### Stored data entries

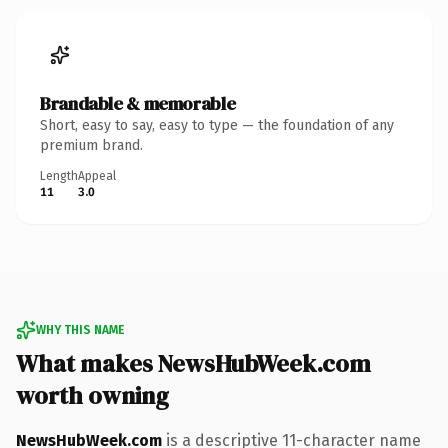
Brandable & memorable
Short, easy to say, easy to type — the foundation of any
premium brand.
Length
Appeal
11
3.0
WHY THIS NAME
What makes NewsHubWeek.com
worth owning
NewsHubWeek.com
is a descriptive 11-character name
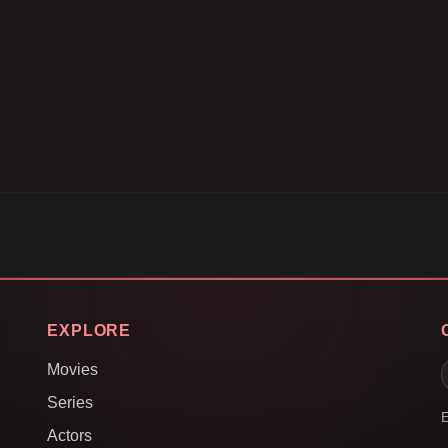
EXPLORE
Movies
Series
E
Actors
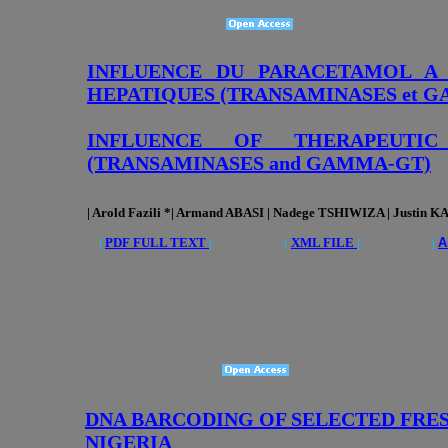
INFLUENCE DU PARACETAMOL A
HEPATIQUES
(TRANSAMINASES
et
G
INFLUENCE OF THERAPEUTI
(TRANSAMINASES and GAMMA-GT)
| Arold Fazili *| Armand ABASI | Nadege TSHIWIZA | Justin K
|
PDF FULL TEXT
| |
XML FILE
| |
A
DNA BARCODING OF SELECTED FRES
NIGERIA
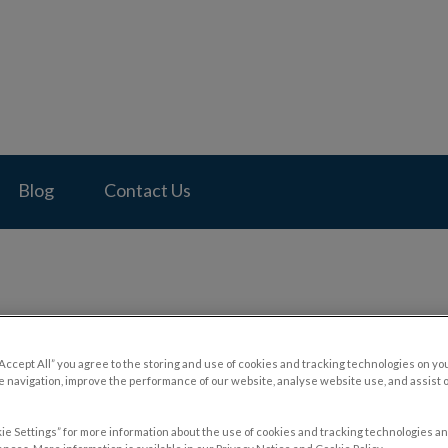
pital's homepage
Blog
Contact Us
ling Internationally with Yo
“Accept All” you agree to the storing and use of cookies and tracking technologies on yo
 navigation, improve the performance of our website, analyse website use, and assist 
ie Settings” for more information about the use of cookies and tracking technologies an
Mar 21 2024, 23:06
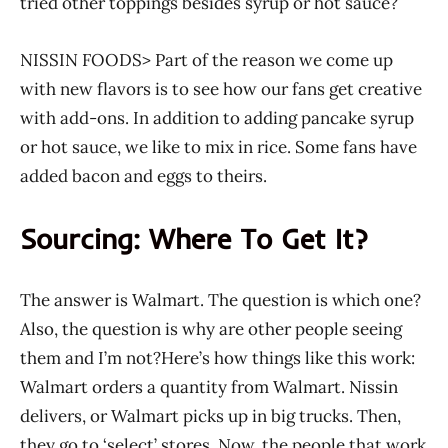
tried other toppings besides syrup or hot sauce?
NISSIN FOODS> Part of the reason we come up
with new flavors is to see how our fans get creative
with add-ons. In addition to adding pancake syrup
or hot sauce, we like to mix in rice. Some fans have
added bacon and eggs to theirs.
Sourcing: Where To Get It?
The answer is Walmart. The question is which one?
Also, the question is why are other people seeing
them and I’m not?Here’s how things like this work:
Walmart orders a quantity from Walmart. Nissin
delivers, or Walmart picks up in big trucks. Then,
they go to ‘select’ stores. Now, the people that work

### WORK TO COMPLETE
I'd like the data above duplicated exactly, with no pictures included.

### TASK SOLUTION
Brandable & memorable
Short, easy to say, easy to type — the foundation of any
premium brand.
Length
Appeal
11
3.0
WHY THIS NAME
What makes NewsHubWeek.com
worth owning
NewsHubWeek.com
is a descriptive 11-character name
EXPLORE
Movies
Series
E
Actors
INFLUENCE DU PARACETAMOL A
HEPATIQUES
(TRANSAMINASES
et
G
INFLUENCE OF THERAPEUTI
(TRANSAMINASES and GAMMA-GT)
| Arold Fazili *| Armand ABASI | Nadege TSHIWIZA | Justin K
|
PDF FULL TEXT
| |
XML FILE
| |
A
DNA BARCODING OF SELECTED FRES
NIGERIA
pital's homepage
Blog
Contact Us
ling Internationally with Yo
“Accept All” you agree to the storing and use of cookies and tracking technologies on yo
 navigation, improve the performance of our website, analyse website use, and assist 
ie Settings” for more information about the use of cookies and tracking technologies an
Mar 21 2024, 23:06
tried other toppings besides syrup or hot sauce?
NISSIN FOODS> Part of the reason we come up
with new flavors is to see how our fans get creative
with add-ons. In addition to adding pancake syrup
or hot sauce, we like to mix in rice. Some fans have
added bacon and eggs to theirs.
Sourcing: Where To Get It?
The answer is Walmart. The question is which one?
Also, the question is why are other people seeing
them and I’m not?Here’s how things like this work:
Walmart orders a quantity from Walmart. Nissin
delivers, or Walmart picks up in big trucks. Then,
they go to ‘select’ stores. Now, the people that work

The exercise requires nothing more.